Loading and Row Usage for Nested Data Structures

Note: This article is not applicable to all destinations and data types. It applies to:

  • Destinations, which do not natively support nested data structures:
    • Amazon Redshift
    • Amazon S3 (CSV)
    • PostgreSQL
  • Data types
    • PostgreSQL JSON & JSONB datatypes*

*Not applicable for PostgreSQL (v1) – data types they will be stored as strings. In the PostgreSQL (HP) (v2) integration, these data types are stored as JSON objects.

 

For a better understanding of how SageData loads the received data, you need to know more about JSON and its structure.

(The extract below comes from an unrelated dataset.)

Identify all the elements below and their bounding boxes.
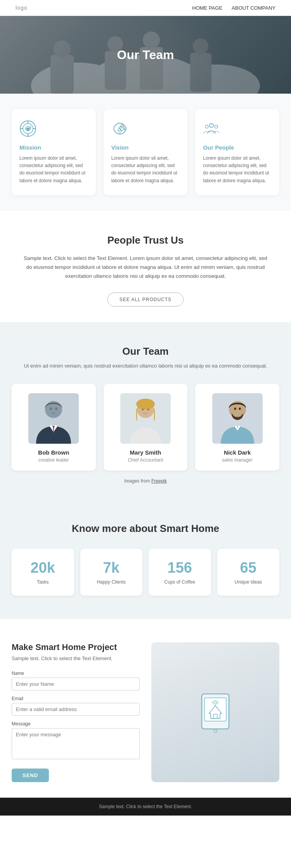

NoSQL databases and many SaaS integrations are using nested structures, in which, as the name states, each attribute (or column) could have its own set of attributes. For better querying through the data, SageData will split these structures into separate tables.

 

JSON data structures

When pulling data from an integration, SageData is extracting a series of JSON records. JSON defines only two data structures: objects and arrays.

 

Objects

An object is a set of name-value pairs, where each set is called a property. Objects are enclosed in braces ({}), name-value pairs are separated by a comma (,), and the name and value in a pair are separated by a colon (:). Names in an object are strings, whereas values may be of any value type, including another object or an array.

{
"customer_id": "123",
"firstName": "John",
"lastName": "Doe",
"age": 22,
"address": {                // object begins
"street":"Fake Street",
"streetNumber":"5",
"zipCode":"12345",
"city": "JSON City"
} // object ends
}

If SageData would receive an object, the name-value pairs inside the object are split into a table, where columns are created. The created columns have the following naming convention: [object_name]__[property_name]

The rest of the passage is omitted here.